Contractual Obligations
As a "smaller reporting company" as defined by Item 10 of Regulation S-K, the Company is not required to provide this information.
Critical Accounting Policies and Estimates
We prepare our financial statements in conformity with U.S. GAAP, which requires management to make certain estimates and apply judgments. We base our estimates and judgments on historical experience, current trends and other factors that management believes to be important at the time the condensed financial statements are prepared. On a regular basis, we review our accounting policies and how they are applied and disclosed in our condensed financial statements.
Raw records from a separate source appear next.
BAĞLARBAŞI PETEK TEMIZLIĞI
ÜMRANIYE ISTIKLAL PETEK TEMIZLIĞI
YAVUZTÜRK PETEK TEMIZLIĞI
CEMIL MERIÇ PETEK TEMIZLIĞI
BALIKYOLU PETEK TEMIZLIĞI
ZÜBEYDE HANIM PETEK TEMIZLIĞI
While we believe that the historical experience, current trends and other factors considered support the preparation of our financial statements in conformity with U.S. GAAP actual results could differ from our estimates and such differences could be material
Foreign Currency Exchange Rates
We are not materially affected by foreign currency exchange rates. However, it is difficult to predict how market forces, or PRC or U.S. government policy, might affect our operations. There remains significant international pressure on the PRC government to adopt a substantial liberalization of its currency policy, which could result in a further and more significant change in the value of the RMB against the U.S. dollar. Limited hedging transactions are available in China to reduce our exposure to exchange rate fluctuations. So far, we have not entered into any hedging transactions in an effort to reduce our exposure to foreign currency exchange risk. While we potentially may decide to enter into hedging transactions in the future, the availability and effectiveness of these hedging transactions may be limited, and we may not be able to successfully hedge our exposure at all. Furthermore, our currency exchange losses may be magnified by PRC exchange control regulations that restrict our ability to convert RMB into foreign currency.